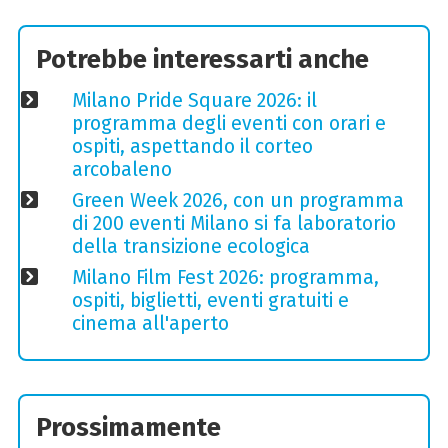
Potrebbe interessarti anche
Milano Pride Square 2026: il
programma degli eventi con orari e
ospiti, aspettando il corteo
arcobaleno
Green Week 2026, con un programma
di 200 eventi Milano si fa laboratorio
della transizione ecologica
Milano Film Fest 2026: programma,
ospiti, biglietti, eventi gratuiti e
cinema all'aperto
Prossimamente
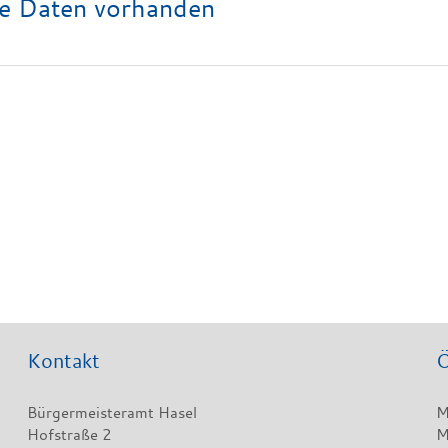
e Daten vorhanden
Kontakt
Ö
Bürgermeisteramt Hasel
M
Hofstraße 2
M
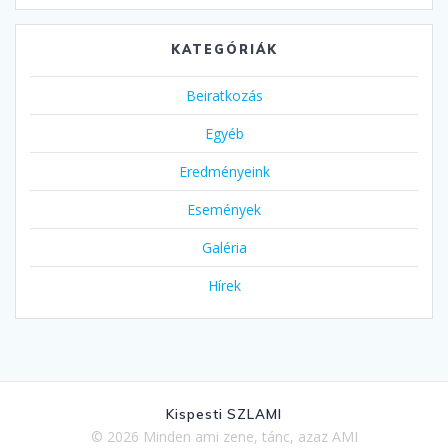
KATEGÓRIÁK
Beiratkozás
Egyéb
Eredményeink
Események
Galéria
Hírek
Kispesti SZLAMI
© 2026 Minden ami zene, tánc, azaz AMI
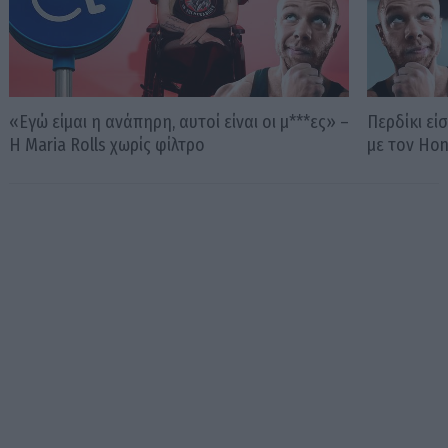
«Εγώ είμαι η ανάπηρη, αυτοί είναι οι μ***ες» –
Περδίκι εί
Η Maria Rolls χωρίς φίλτρο
με τον Ho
+--
Exactly the lines above from the one with "Milano Pride Square 2026: il" to the one with "Milano Film Fest", both included, are to be quoted; leave the rest out.

_Solution for this exercise_
Milano Pride Square 2026: il
programma degli eventi con orari e
ospiti, aspettando il corteo
arcobaleno
Green Week 2026, con un programma
di 200 eventi Milano si fa laboratorio
della transizione ecologica
Milano Film Fest 2026: programma,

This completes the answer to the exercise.